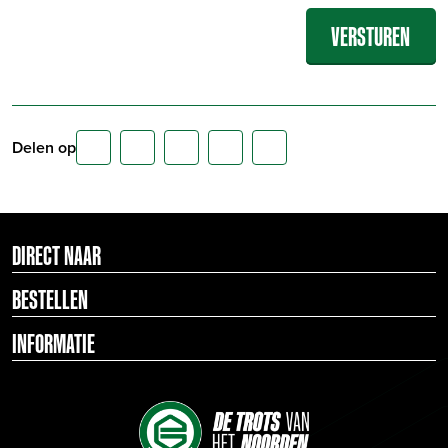
Delen op
DIRECT NAAR
BESTELLEN
INFORMATIE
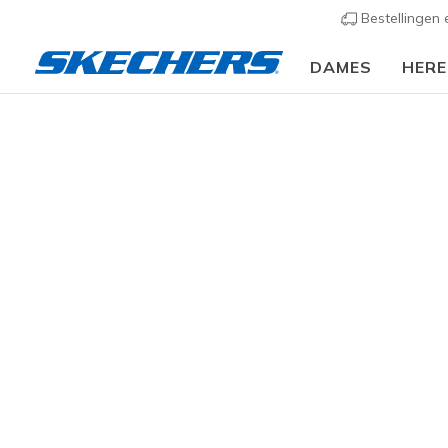
Bestellingen
DAMES
HER
Dames
Schoenen
Sandalen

Exercise objective: All entries must be output unchanged, with every picture omitted.

Exercise output:
Delen op
DIRECT NAAR
BESTELLEN
INFORMATIE
Bestellingen
DAMES
HER
Dames
Schoenen
Sandalen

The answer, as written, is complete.